酸化系のワインの味わいは強烈な風味をもっている
SO2が全くないか、少ないため、酵母やヴァクテリアの風味も強く残っている
ボトル差が激しいのも特徴である
しかし酸化に慣れて造られたワインだから、抜栓してから数日間、問題なく、味わうことができる

「亜硫酸を加えないことは、ワイン自体の酸化に対するある種の耐性を与えるんだ。もとから少し酸化していることで、抜栓してからでも長い事置いておくことができる。しかし、亜硫酸を加えた後のワインは抜栓すると激しい酸素に晒されることに耐えられなくて、すぐに劣化が始まる。その香りが続いているのは、保って2日ぐらいだろう」
「ワインの醸造は子供の教育と同じだ。甘やかせば、何もできないワインになり、厳しくしてやれば、強いワインになる」


Hinterburg Auxerrois '08 14%: シードル香。
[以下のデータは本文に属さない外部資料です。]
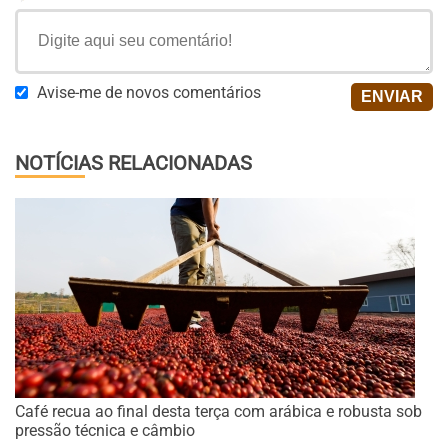
Avise-me de novos comentários
NOTÍCIAS RELACIONADAS
Café recua ao final desta terça com arábica e robusta sob
pressão técnica e câmbio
Pinot Grisのような、赤リンゴの香り。石けん水のようなアロマ(花崗岩らしい)。亜硫酸無添加からくる、酸化系の香り。アロマの強さに反して、味わいは抜けている。単調さは、テロワールの欠如からくる、とChristianは言う。Hinterburgは「裏山」を意味し、Sommerbergの裏に位置する

Riesling '09 12.5%: Ammerschwihrのテロワール。花崗岩の欠片の多い、堆積土壌。とてもフルーティー。SO2の無添加による、ゆるやかな酸化香。「酸化的な香りであって、いわゆる酸化して飲めないワインとは違う」XélèsやVin Jauneと同列に置かれるようなワインである。
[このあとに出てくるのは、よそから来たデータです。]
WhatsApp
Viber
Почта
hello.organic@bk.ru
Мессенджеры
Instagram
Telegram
GC Schlossberg Riesling '04 14%: 畑はSchlossbergの真ん中部分。オイリーかつ、繊細なライムの香り。蜂蜜っぽさが出るのが、酸化的な印象を強めている。とても伸びがあって、繊細。「品種よりも土地の個性をワインに残したい」

GC Kaefferkopf Riesling '05 14.5%; 非常に熟している。エキゾチックで、アプリコットのような香り。とてもスパイシーな印象が残る。口の中に心地よい苦味が残る。「Kaefferkopfは常に香辛料の香りがするんだよ」複雑なこのテロワールの中でも彼のパーセルは砂岩石灰が多い。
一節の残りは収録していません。